For Mac and Dropbox users
Keep Everything is a Mac and iOS app that allows you to save webpages, images, videos, and even tweets. The magic lies in its Dropbox integration, which allows you to access all of your content offline.
Unlike basically every other app mentioned in this article, Keep Everything isn't populated by a bookmarklet or extension. Instead, on a computer, you drag and drop the item from your browser to the app or simply paste the URL in.
You can build categories to organize your content, and retrieve a saved article by searching the full text of a piece. One additional feature that makes Keep Everything stand out is that you can view and edit any article in Markdown, a text-to-HTML conversion tool for web writers.

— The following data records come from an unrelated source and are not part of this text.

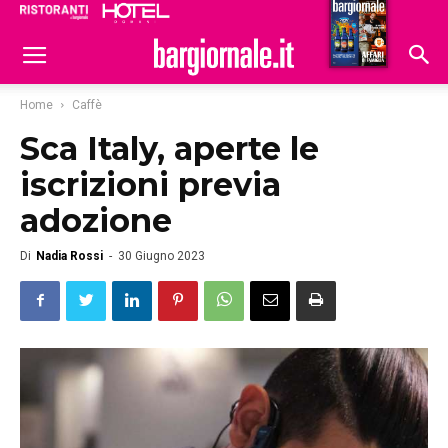
Ristoranti
Hoteldomani
Home
Caffè
Sca Italy, aperte le
iscrizioni previa
adozione
Di
Nadia Rossi
-
30 Giugno 2023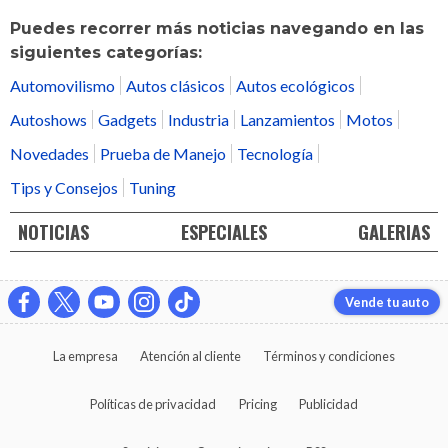
Puedes recorrer más noticias navegando en las
siguientes categorías:
Automovilismo
Autos clásicos
Autos ecológicos
Autoshows
Gadgets
Industria
Lanzamientos
Motos
Novedades
Prueba de Manejo
Tecnología
Tips y Consejos
Tuning
NOTICIAS
ESPECIALES
GALERIAS
Vende tu auto
La empresa
Atención al cliente
Términos y condiciones
Políticas de privacidad
Pricing
Publicidad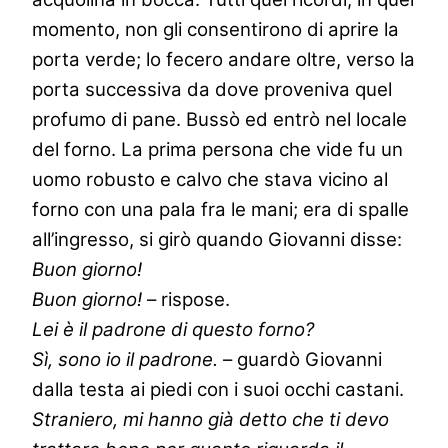
momento, non gli consentirono di aprire la
porta verde; lo fecero andare oltre, verso la
porta successiva da dove proveniva quel
profumo di pane. Bussò ed entrò nel locale
del forno. La prima persona che vide fu un
uomo robusto e calvo che stava vicino al
forno con una pala fra le mani; era di spalle
all’ingresso, si girò quando Giovanni disse:
Buon giorno!
Buon giorno!
– rispose.
Lei è il padrone di questo forno?
Sì, sono io il padrone.
– guardò Giovanni
dalla testa ai piedi con i suoi occhi castani.
Straniero, mi hanno già detto che ti devo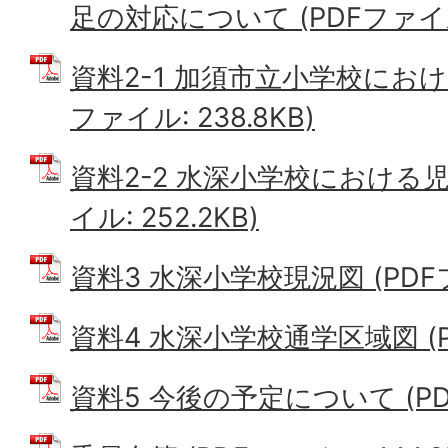
足の対応について (PDFファイル: 
資料2-1 加須市立小学校におけ
ファイル: 238.8KB)
資料2-2 水深小学校における児
イル: 252.2KB)
資料3 水深小学校現況図 (PDFファ
資料4 水深小学校通学区域図 (PD
資料5 今後の予定について (PDF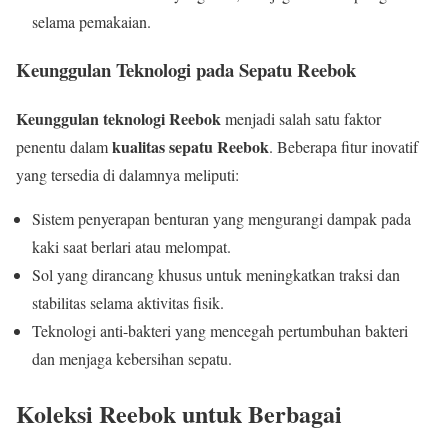
selama pemakaian.
Keunggulan Teknologi pada Sepatu Reebok
Keunggulan teknologi Reebok
menjadi salah satu faktor
kualitas sepatu Reebok
penentu dalam
. Beberapa fitur inovatif
yang tersedia di dalamnya meliputi:
Sistem penyerapan benturan yang mengurangi dampak pada
kaki saat berlari atau melompat.
Sol yang dirancang khusus untuk meningkatkan traksi dan
stabilitas selama aktivitas fisik.
Teknologi anti-bakteri yang mencegah pertumbuhan bakteri
dan menjaga kebersihan sepatu.
Koleksi Reebok untuk Berbagai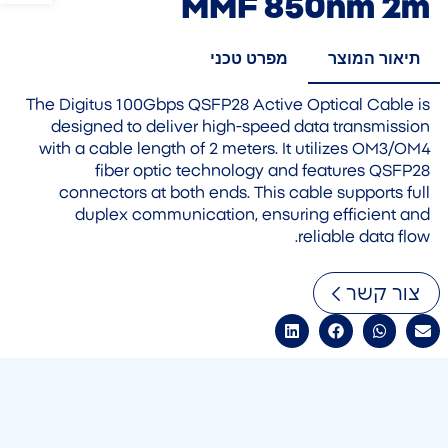
MMF 850nm 2m
תיאור המוצר
מפרט טכני
The Digitus 100Gbps QSFP28 Active Optical Cable is
designed to deliver high-speed data transmission
with a cable length of 2 meters. It utilizes OM3/OM4
fiber optic technology and features QSFP28
connectors at both ends. This cable supports full
duplex communication, ensuring efficient and
reliable data flow.
צור קשר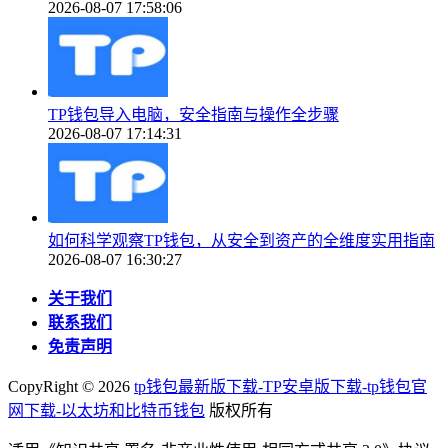
2026-08-07 17:58:06
TP钱包导入电脑，安全指南与操作全步骤
2026-08-07 17:14:31
如何科学观察TP钱包，从安全到资产的全维度实用指南
2026-08-07 16:30:27
关于我们
联系我们
免责声明
CopyRight ©
2026
tp钱包最新版下载-TP安卓版下载-tp钱包官
网下载-以太坊和比特币钱包
版权所有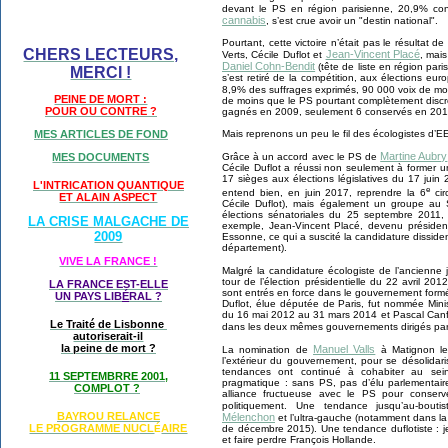
devant le PS en région parisienne, 20,9% co
cannabis
, s’est crue avoir un "destin national".
Pourtant, cette victoire n’était pas le résultat 
CHERS LECTEURS,
Jean-Vincent Placé
Verts, Cécile Duflot et
, mai
Daniel Cohn-Bendit
(tête de liste en région pari
MERCI !
s’est retiré de la compétition, aux élections 
8,9% des suffrages exprimés, 90 000 voix de mo
PEINE DE MORT :
de moins que le PS pourtant complètement discré
POUR OU CONTRE ?
gagnés en 2009, seulement 6 conservés en 201
Mais reprenons un peu le fil des écologistes d’E
MES ARTICLES DE FOND
Martine Aubry
Grâce à un accord avec le PS de
MES DOCUMENTS
Cécile Duflot a réussi non seulement à former
17 sièges aux élections législatives du 17 juin 
L'INTRICATION QUANTIQUE
e
entend bien, en juin 2017, reprendre la 6
cir
ET ALAIN ASPECT
Cécile Duflot), mais également un groupe au
élections sénatoriales du 25 septembre 2011, 
LA CRISE MALGACHE DE
exemple, Jean-Vincent Placé, devenu présiden
2009
Essonne, ce qui a suscité la candidature dissid
département).
VIVE LA FRANCE !
Malgré la candidature écologiste de l’ancienne 
tour de l’élection présidentielle du 22 avril 20
LA FRANCE EST-ELLE
sont entrés en force dans le gouvernement formé 
UN PAYS LIB
É
RAL ?
Duflot, élue députée de Paris, fut nommée Minis
du 16 mai 2012 au 31 mars 2014 et Pascal Canf
Le Traité de Lisbonne
dans les deux mêmes gouvernements dirigés pa
autoriserait-il
la peine de mort ?
Manuel Valls
La nomination de
à Matignon le 
l’extérieur du gouvernement, pour se désolidaris
tendances ont continué à cohabiter au se
11 SEPTEMBRRE 2001,
pragmatique : sans PS, pas d’élu parlementaire
COMPLOT ?
alliance fructueuse avec le PS pour conserver
politiquement. Une tendance jusqu’au-bouti
BAYROU RELANCE
Mélenchon
et l’ultra-gauche (notamment dans la 
LE PROGRAMME NU
CL
AIRE
É
de décembre 2015). Une tendance duflotiste : je 
et faire perdre François Hollande.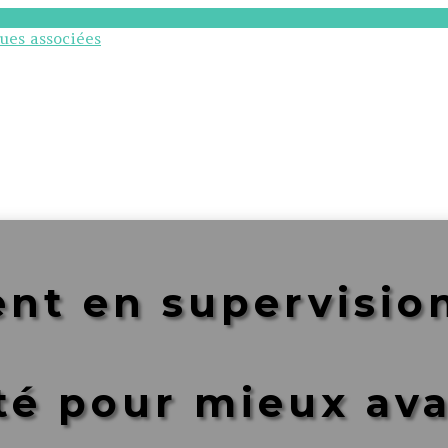
 en supervision 
té pour mieux av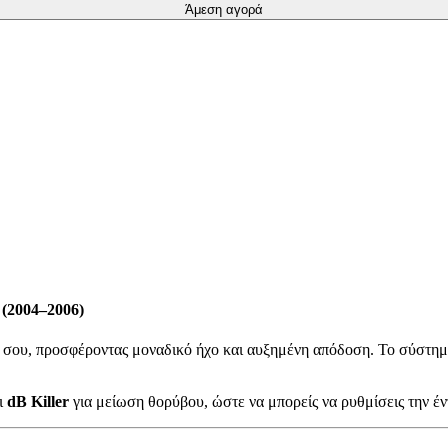
Άμεση αγορά
(2004–2006)
, προσφέροντας μοναδικό ήχο και αυξημένη απόδοση. Το σύστημα βε
ι
dB Killer
για μείωση θορύβου, ώστε να μπορείς να ρυθμίσεις την έ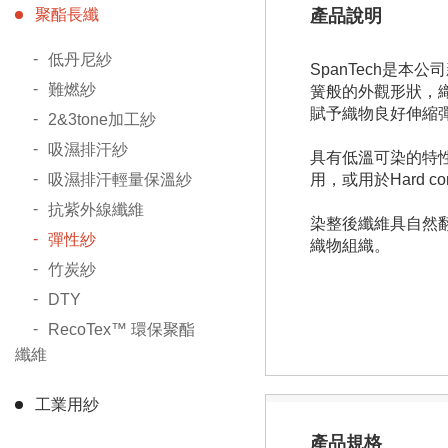
聚酯長纖
產品說明
低丹尼紗
SpanTech是本
難燃紗
簧般的外觀形狀，織物
賦予織物良好伸縮
2&3tone加工紗
吸濕排汗紗
具有低溫可染的特性，
吸濕排汗輕量保溫紗
用，或用於Hard c
抗紫外線纖維
染整後纖維具自然
彈性紗
織物組織。
竹炭紗
DTY
RecoTex™ 環保聚酯
纖維
工業用紗
產品規格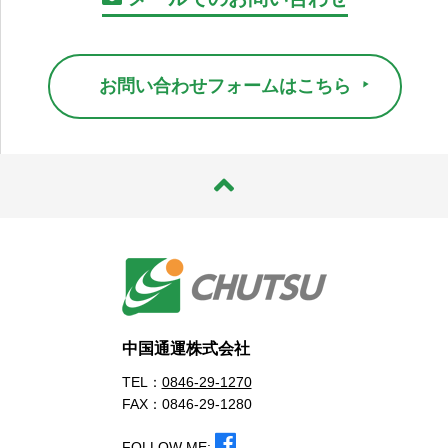
お問い合わせフォームはこちら
中国通運株式会社
TEL：
0846-29-1270
FAX：0846-29-1280
FOLLOW ME: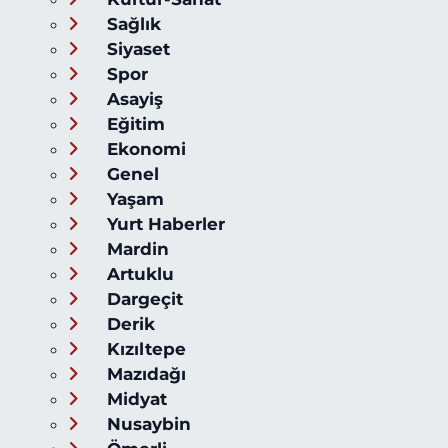
Sağlık
Siyaset
Spor
Asayiş
Eğitim
Ekonomi
Genel
Yaşam
Yurt Haberler
Mardin
Artuklu
Dargeçit
Derik
Kızıltepe
Mazıdağı
Midyat
Nusaybin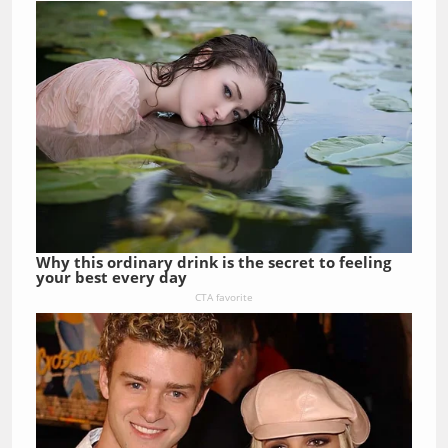
Why this ordinary drink is the secret to feeling
your best every day
CTA favorite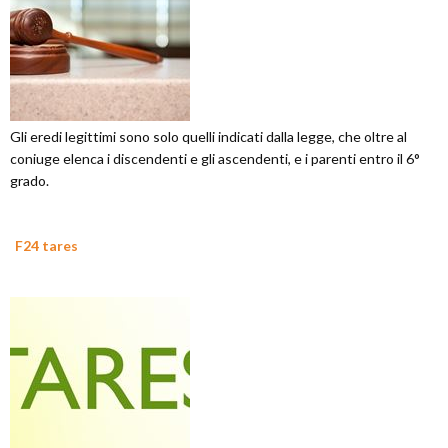
Gli eredi legittimi sono solo quelli indicati dalla legge, che oltre al
coniuge elenca i discendenti e gli ascendenti, e i parenti entro il 6°
grado.
F24 tares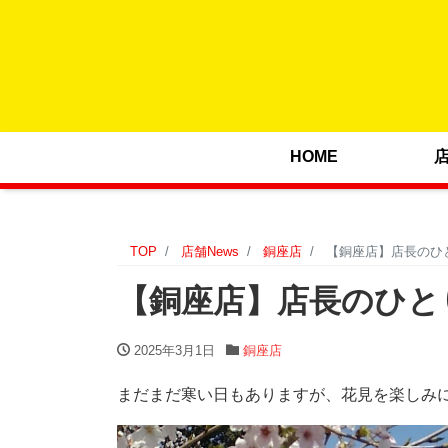
HOME
TOP
店舗News
銅座店
【銅座店】店長のひとり
【銅座店】店長のひとりご
2025年3月1日
銅座店
まだまだ寒い日もありますが、花見を楽しみ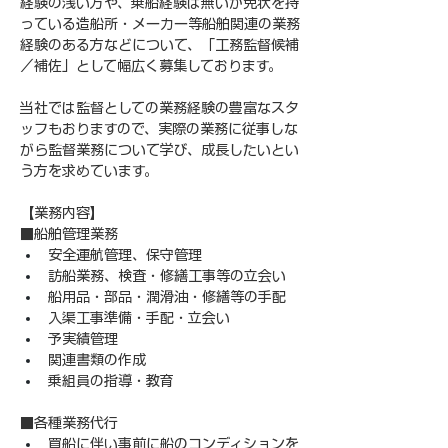
経験の浅い方や、乗船経験は無いが免状を持
っている造船所・メーカー等船舶関連の業務
経験のある方などについて、「工務監督候補
／補佐」として幅広く募集しております。
当社では監督としての業務経験の豊富なスタ
ッフもおりますので、実際の業務に従事しな
がら監督業務について学び、成長したいとい
う方を求めています。
【業務内容】
■船舶管理業務
安全運航管理、保守管理
訪船業務、検査・修繕工事等の立会い
船用品・部品・潤滑油・修繕等の手配
入渠工事準備・手配・立会い
予実績管理
関連書類の作成
乗組員の指導・教育
■各種業務代行
買船に伴い事前に船のコンディションを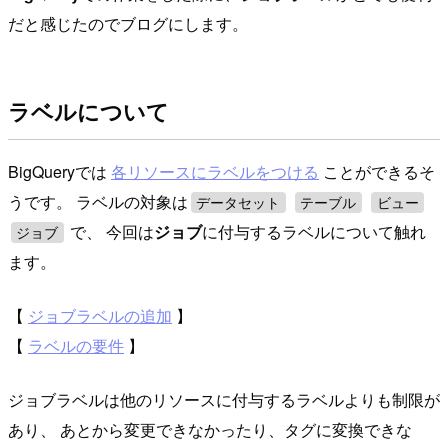
だと感じたのでブログにします。
ラベルについて
BigQueryでは
各リソースにラベルをつける
ことができるそ
うです。 ラベルの対象は
データセット
テーブル
ビュー
で、 今回は
ジョブ
に付与するラベルについて触れ
ジョブ
ます。
【
ジョブラベルの追加
】
【
ラベルの要件
】
ジョブラベルは他のリソースに付与するラベルよりも制限が
あり、 あとから変更できなかったり、タグに変換できな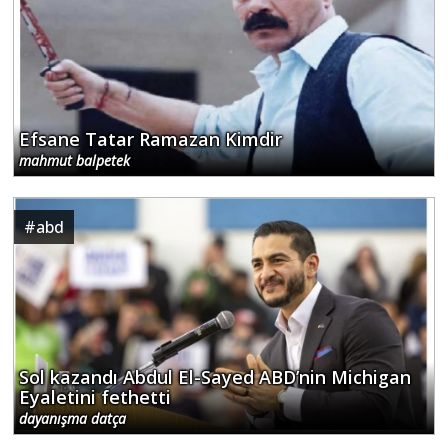
Efsane Tatar Ramazan Kimdir
mahmut balpetek
#
abd
Sol kazandı Abdul El-Sayed ABD’nin Michigan
Eyaletini fethetti
dayanışma datça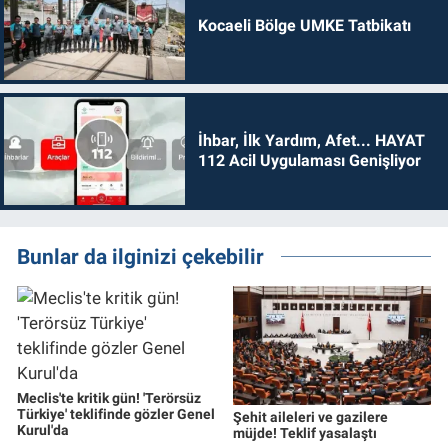
Kocaeli Bölge UMKE Tatbikatı
İhbar, İlk Yardım, Afet... HAYAT
112 Acil Uygulaması Genişliyor
Bunlar da ilginizi çekebilir
Meclis'te kritik gün! 'Terörsüz
Türkiye' teklifinde gözler Genel
Şehit aileleri ve gazilere
Kurul'da
müjde! Teklif yasalaştı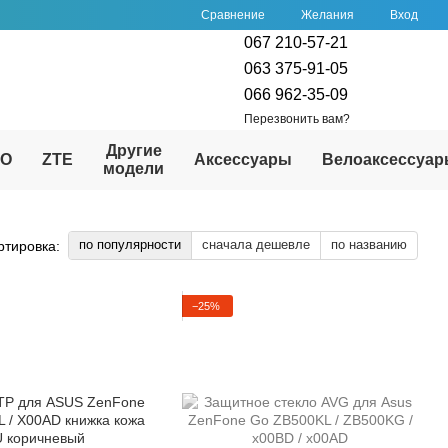
Сравнение
Желания
Вход
067 210-57-21
063 375-91-05
066 962-35-09
Перезвонить вам?
Другие
PO
ZTE
Аксессуары
Велоаксессуа
модели
по популярности
сначала дешевле
по названию
ртировка:
−25%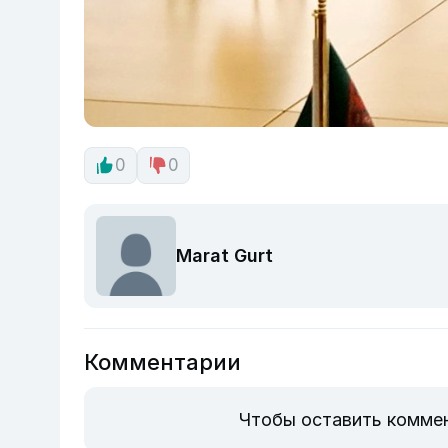
0
0
Marat Gurt
Комментарии
Чтобы оставить комме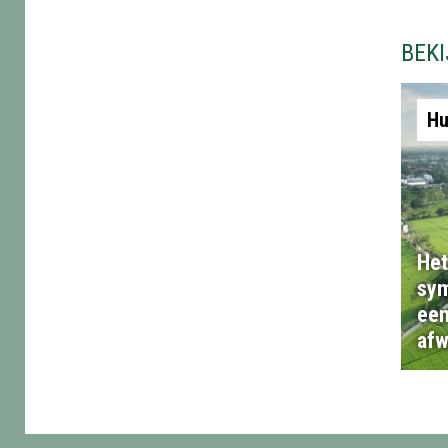
BEK
Hu
Het
sym
een
afw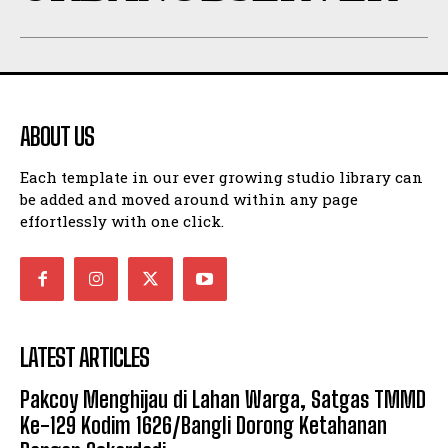
ABOUT US
Each template in our ever growing studio library can
be added and moved around within any page
effortlessly with one click.
LATEST ARTICLES
Pakcoy Menghijau di Lahan Warga, Satgas TMMD
Ke-129 Kodim 1626/Bangli Dorong Ketahanan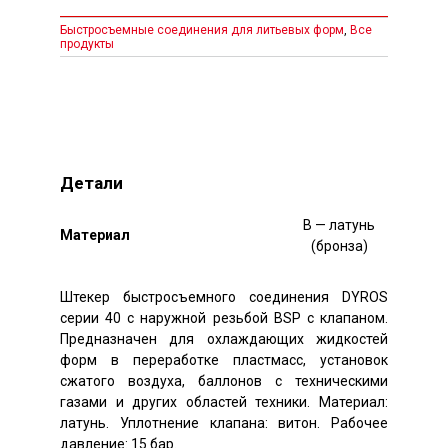
Быстросъемные соединения для литьевых форм
,
Все
продукты
Детали
B — латунь
Mатериал
(бронза)
Штекер быстросъемного соединения DYROS
серии 40 с наружной резьбой BSP с клапаном.
Предназначен для охлаждающих жидкостей
форм в переработке пластмасс, установок
сжатого воздуха, баллонов с техническими
газами и других областей техники. Материал:
латунь. Уплотнение клапана: витон. Рабочее
давление: 15 бар.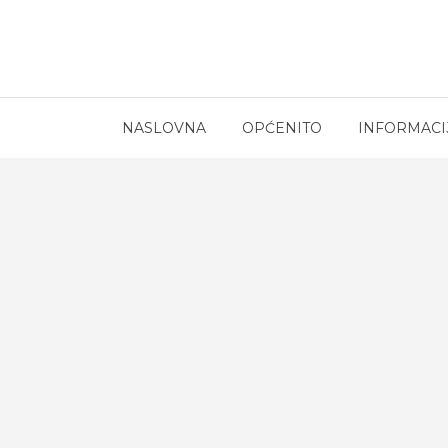
NASLOVNA
OPĆENITO
INFORMACI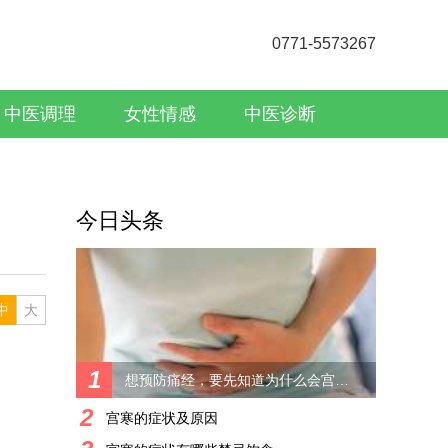
0771-5573267
中医调理
女性情感
中医诊断
今日头条
中
大
1
想预防痛经，要先知道为什么会宫寒痛经
2
宫寒的症状及原因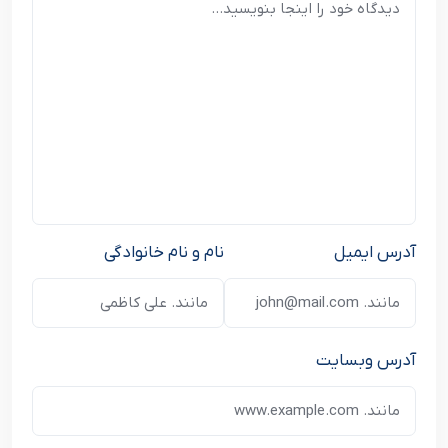
آدرس ایمیل
نام و نام خانوادگی
آدرس وبسایت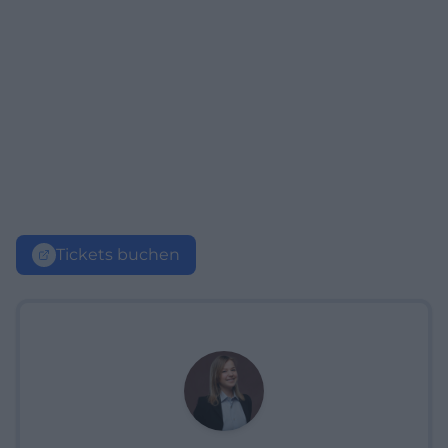
Tickets buchen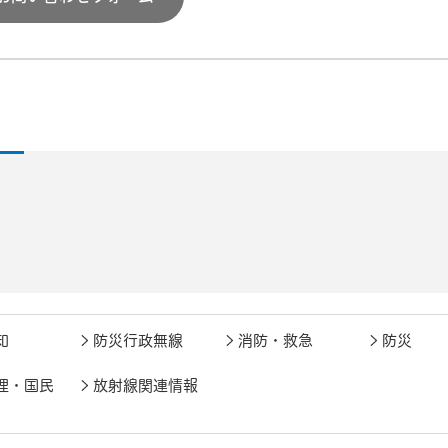
知
防災行政無線
消防・救急
防災
理・国民
放射線関連情報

|Diigo||Diigo is an app geared towards academics. In addition to some of the features other apps have (highlighting, annotating, etc), you can also build entire outlines to academic papers within Diigo, pulling sources from your library into an organized structure. In order to cache content, you need to upgrade to a paid plan, but with the additional outlining features you get, it is well worth it.||Free; $5-$59/year (Premium)||Web, iOS, Android|
|Wallabag||Wallabag is self-hosted and open source, meaning that you can build onto its core Read It Later features and make it work exactly like you need to.||Free||Web, Android, iOS, Windows Phone|
With so many read it later and archiving app options, you don't have an excuse for breaking your workflow to read content. To choose the app that's right for you, consider what you value most. Do you want a distraction-free reading environment? Access to your content offline? Or a robust system to tag and categorize content?
You may even find yourself using one app from both categories—one to act as a "to read" list and one as a permanent database of content you never want to lose track of.